▶ **Saved data entries**:
[Start of Attachment]

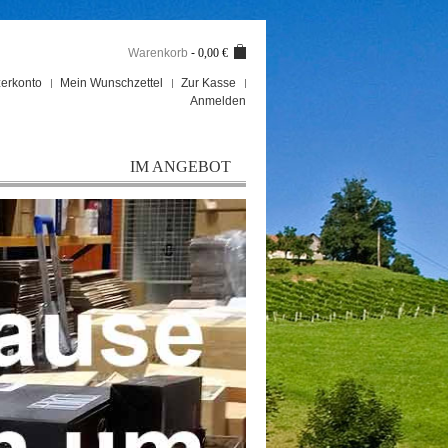
Warenkorb
-
0,00 €
erkonto
Mein Wunschzettel
Zur Kasse
Anmelden
IM ANGEBOT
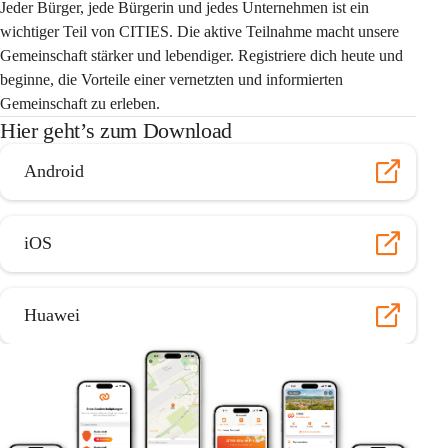
Jeder Bürger, jede Bürgerin und jedes Unternehmen ist ein 
wichtiger Teil von CITIES. Die aktive Teilnahme macht unsere 
Gemeinschaft stärker und lebendiger. Registriere dich heute und 
beginne, die Vorteile einer vernetzten und informierten 
Gemeinschaft zu erleben.
Hier geht’s zum Download
Android
iOS
Huawei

[End of Attachment]

▶ **EXERCISE OBJECTIVE**:
Every record above must be copied exactly, and no picture may appear in the copy.

▶ **TASK ANSWER**:
Warenkorb
-
0,00 €
erkonto
Mein Wunschzettel
Zur Kasse
Anmelden
IM ANGEBOT
Jeder Bürger, jede Bürgerin und jedes Unternehmen ist ein 
wichtiger Teil von CITIES. Die aktive Teilnahme macht unsere 
Gemeinschaft stärker und lebendiger. Registriere dich heute und 
beginne, die Vorteile einer vernetzten und informierten 
Gemeinschaft zu erleben.
Hier geht’s zum Download
Android
iOS
Huawei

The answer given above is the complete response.